Step 3.7 Flash opens 30-day free access for Hermes users via Nous Portal
A day after launch, Nous made Step 3.7 Flash free for 30 days to Hermes users through Nous Portal. The access window landed alongside fresh vLLM/NIM and MLX-VLM support, making the model easier to test in both local and production stacks.

TL;DR
- NousResearch said Step 3.7 Flash is free for 30 days through Nous Portal, aimed at Hermes Agent users testing an MoE vision-language model for coding, search, and multimodal agent work.
- Teknium added that the Portal access comes with a longer-term availability guarantee than the usual short-lived free model drops.
- Day-one distribution was already broad: OpenRouter put the model on its router, modal offered hosted support, and vllm_project shipped vLLM serving with quantized weights.
- The runtime story is unusually complete for a small launch, because vllm_project tied Step 3.7 Flash to NVIDIA NIM and DGX Station deployment while TheZachMueller surfaced immediate MLX-VLM support for Apple hardware.
You can grab the free window in the Nous Portal, check the hosted SKU on OpenRouter, and see the NVIDIA-side serving path on the DGX Station vLLM page. The interesting bit is how many inference surfaces were ready inside 24 hours: OpenRouter for quick trials, Modal for hosted runs, vLLM and NIM for production stacks, and MLX-VLM for local Apple setups.
Nous Portal access
Nous pitched the offer as a 30-day free run for Hermes Agent users, one day after Step 3.7 Flash launched. The post described the model as a new MoE vision-language model tuned for agent efficiency, coding, search, and multimodal workflows.

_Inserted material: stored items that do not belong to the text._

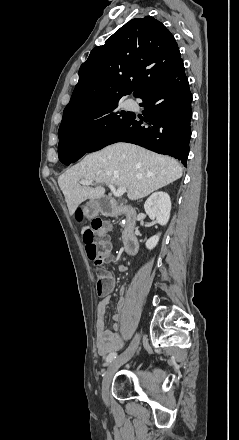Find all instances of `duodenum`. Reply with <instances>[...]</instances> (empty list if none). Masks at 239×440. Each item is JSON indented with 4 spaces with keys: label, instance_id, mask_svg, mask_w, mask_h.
Listing matches in <instances>:
<instances>
[{
    "label": "duodenum",
    "instance_id": "410a0bca",
    "mask_svg": "<svg viewBox=\"0 0 239 440\" xmlns=\"http://www.w3.org/2000/svg\"><path fill=\"white\" fill-rule=\"evenodd\" d=\"M96 206L100 213L106 216L124 215L125 225L122 231V240L125 252L129 256L137 253L139 248L138 238L135 234L137 213L134 208L119 204L115 199L108 196H100L96 199Z\"/></svg>",
    "mask_w": 239,
    "mask_h": 440
}]
</instances>
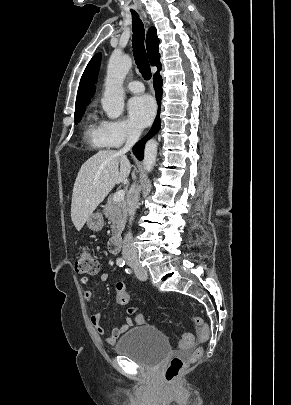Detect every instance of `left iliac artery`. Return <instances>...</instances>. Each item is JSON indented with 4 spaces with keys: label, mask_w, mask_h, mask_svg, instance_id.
<instances>
[{
    "label": "left iliac artery",
    "mask_w": 291,
    "mask_h": 405,
    "mask_svg": "<svg viewBox=\"0 0 291 405\" xmlns=\"http://www.w3.org/2000/svg\"><path fill=\"white\" fill-rule=\"evenodd\" d=\"M126 273H131V271L129 269H125Z\"/></svg>",
    "instance_id": "44dca946"
}]
</instances>
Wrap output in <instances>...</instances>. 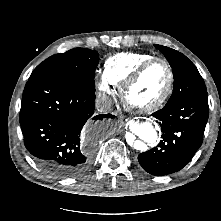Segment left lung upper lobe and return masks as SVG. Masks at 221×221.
Instances as JSON below:
<instances>
[{
  "label": "left lung upper lobe",
  "instance_id": "obj_1",
  "mask_svg": "<svg viewBox=\"0 0 221 221\" xmlns=\"http://www.w3.org/2000/svg\"><path fill=\"white\" fill-rule=\"evenodd\" d=\"M155 46L167 58L173 71L174 89L167 103H174L193 94H207L203 78L186 56L169 47Z\"/></svg>",
  "mask_w": 221,
  "mask_h": 221
}]
</instances>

Teknium's follow-up matters because it narrows the practical question engineers always ask first: how long will the free tier stick around. He wrote that this one comes with a relatively long-term guarantee, rather than disappearing on short notice.
What shipped on day one
By launch day, Step 3.7 Flash was already spread across several common test and deployment surfaces:
- OpenRouter described it as a multimodal MoE for image, video, and text, with 11B active parameters out of roughly 196B total, plus selectable reasoning levels.
- modal advertised day-zero support with 198B total parameters, 11B active, a 256K context window, and three reasoning levels.

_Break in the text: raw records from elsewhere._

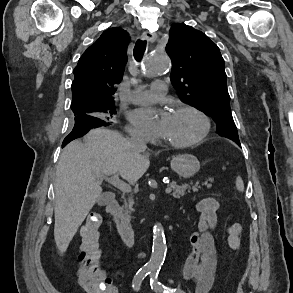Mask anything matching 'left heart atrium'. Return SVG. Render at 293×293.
<instances>
[{
	"mask_svg": "<svg viewBox=\"0 0 293 293\" xmlns=\"http://www.w3.org/2000/svg\"><path fill=\"white\" fill-rule=\"evenodd\" d=\"M131 120L139 127L163 136L167 130L170 114L152 108H140L131 112Z\"/></svg>",
	"mask_w": 293,
	"mask_h": 293,
	"instance_id": "1",
	"label": "left heart atrium"
}]
</instances>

- kilocode said the open-weight model was live in Kilo at roughly 400 tok/s.
- vllm_project said vLLM support shipped immediately with FP8 and NVFP4 quantized weights, native tool calling, reasoning parsing, and built-in MTP speculative decoding.
The numbers vary slightly by post, 196B versus 198B total parameters, but the distribution story is clear: this was not a single-endpoint release.
Serving stack
The strongest infrastructure signal came from the vLLM side. Its launch note tied the model to long-context repo and document work, native image plus text input, and ready-to-serve quantized weights.
A day later, vLLM connected that same model to NVIDIA's DGX Station stack and NIM containers. That gives Step 3.7 Flash a cleaner path from quick benchmarking to local workstation runs and production serving than most open-weight releases get in their first 48 hours.
Apple and local runtimes
The local story was not just CUDA. TheZachMueller boosted Ivan Fioravanti's MLX-VLM update adding Step 3.7 Flash conversion, vision support, and text support, which puts the model into the Apple-side inference toolchain immediately.
That lands next to the hosted and datacenter options above: OpenRouter for API access, Modal for managed serving, vLLM and NIM for production infra, and MLX-VLM for local experimentation on Apple hardware. For a low-key open-weight release, Christmas came early for inference stack nerds.